My Dad has a 2010 Tundra with a 7.5' Fisher SD and it handles the plow great. It pushes snow very well and has plenty of power. I'm currently looking to buy a Tundra myself and my plan is to put an 8' Fisher HD on it after I put a leveling kit and Timbrens in it. I would highly recommend a Tundra, in my honest opinion Tundras are the best 1/2 ton out there to plow with.


----------



## sixty4

mercer_me;1816838 said:


> My Dad has a 2010 Tundra with a 7.5' Fisher SD and it handles the plow great. It pushes snow very well and has plenty of power. I'm currently looking to buy a Tundra myself and my plan is to put an 8' Fisher HD on it after I put a leveling kit and Timbrens in it. I would highly recommend a Tundra, in my honest opinion Tundras are the best 1/2 ton out there to plow with.

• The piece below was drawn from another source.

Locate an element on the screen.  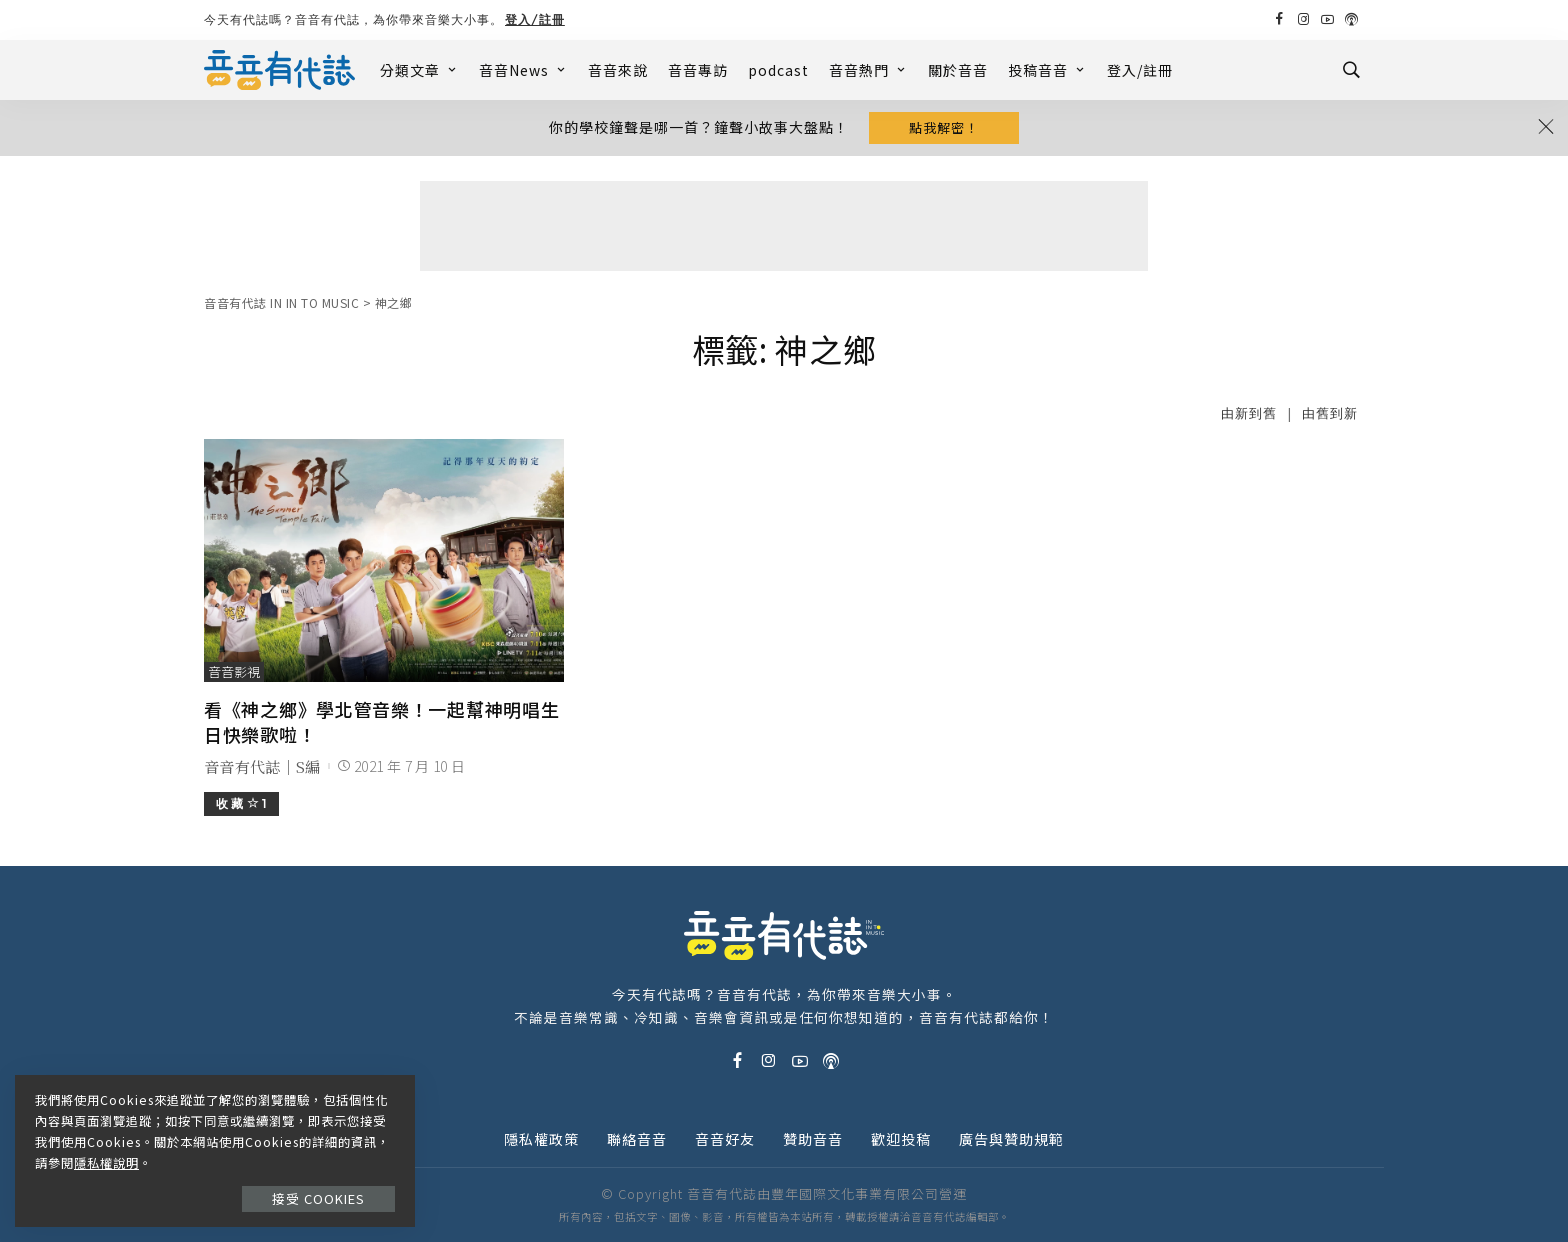
接受 Cookies is located at coordinates (318, 1198).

Thank You for the reply! Going in to talk with sales guy in morning and take a drive (said he has a Tundra limited on the lot). Also want to look under the front of these to see how they are set up. What did you go with for a leveling kit?


----------



## mercer_me

sixty4;1816846 said:


> Thank You for the reply! Going in to talk with sales guy in morning and take a drive (said he has a Tundra limited on the lot). Also want to look under the front of these to see how they are set up. What did you go with for a leveling kit?

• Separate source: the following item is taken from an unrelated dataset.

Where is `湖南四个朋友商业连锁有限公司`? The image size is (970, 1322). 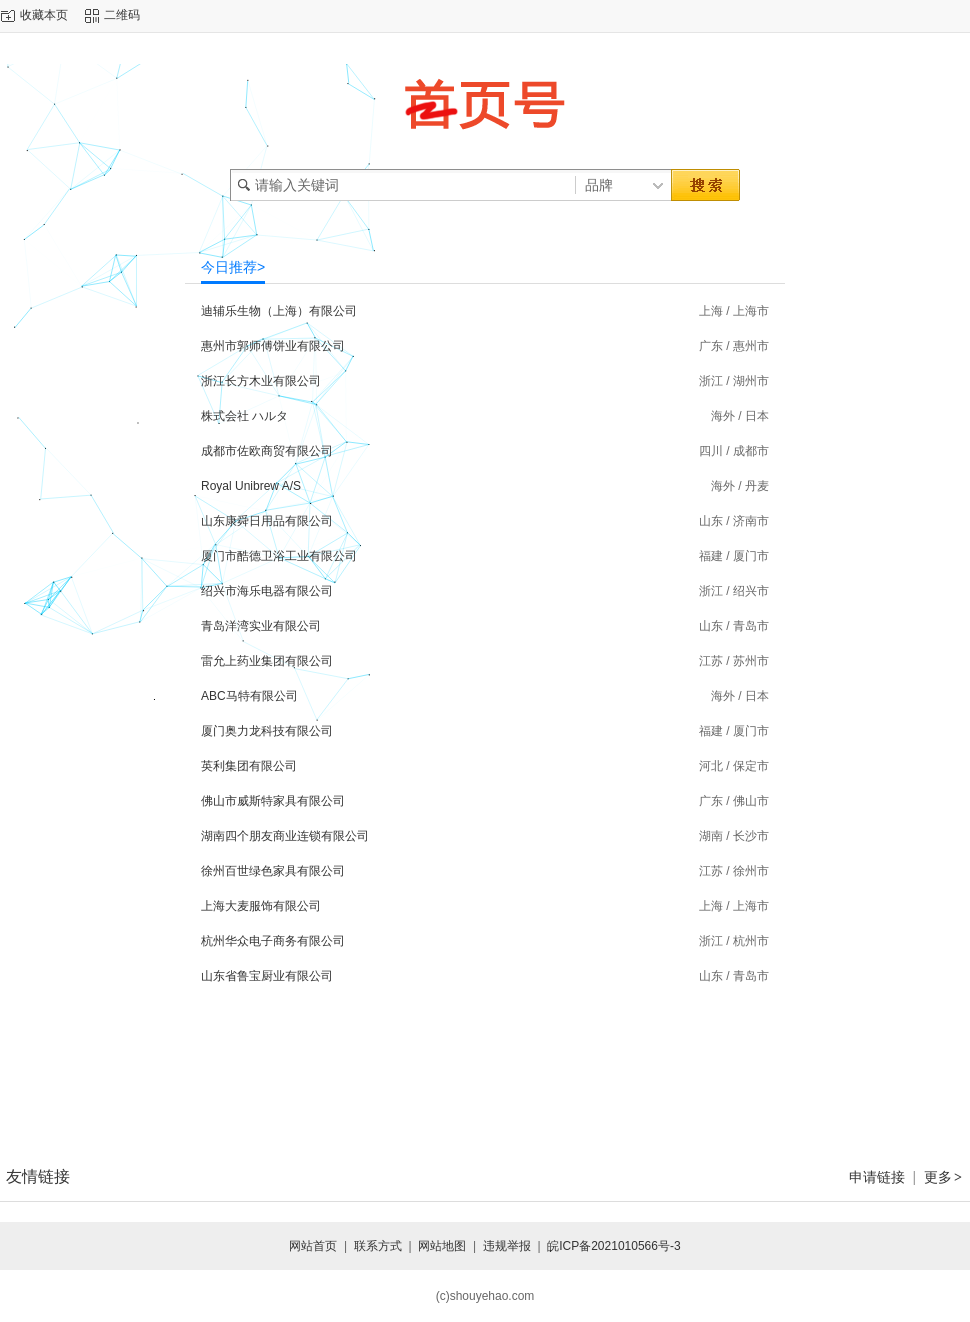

My Fathers Tundra is completely stock when it comes to the suspension and it handles his 7.5' Fisher SD great. The truck only drops about 3/4" when the plow is raised. When I buy my own Tundra I'm going to go with Bilstien adjustable coil overs and Timbrens.


----------



## sixty4

Many thanks again!!


----------



## 1olddogtwo

I say new hip and a Truck


----------



## jstevens66

Tundras are the strongest half ton out there. They pretty much have a 3/4 ton suspension. I have a 2012 Toyota Tundra Double Cab with the TRD Off Road/SR5/and Tow Package on mine. Just the stock suspension and I also plow with a 7'6'' Fisher SD plow. The truck handles the plow great!!! I plow about ten houses or so and help a friend out with some commercial accounts. There is no shortage of power with these trucks, I would definitely get the 5.7L engine if I was you, if you do put a leveling kit on it, I would go for a Bilstein leveling kit as well. Also been hearing some good stuff about Old Man Emu leveling kits and springs too, (mercer knows lol). But with a leveling kit you can get a bigger heavier plow. I like Fisher plows, but its ultimately up to you what plow you put on. Believe me, you won't be disappointed with the Tundra!!!!


----------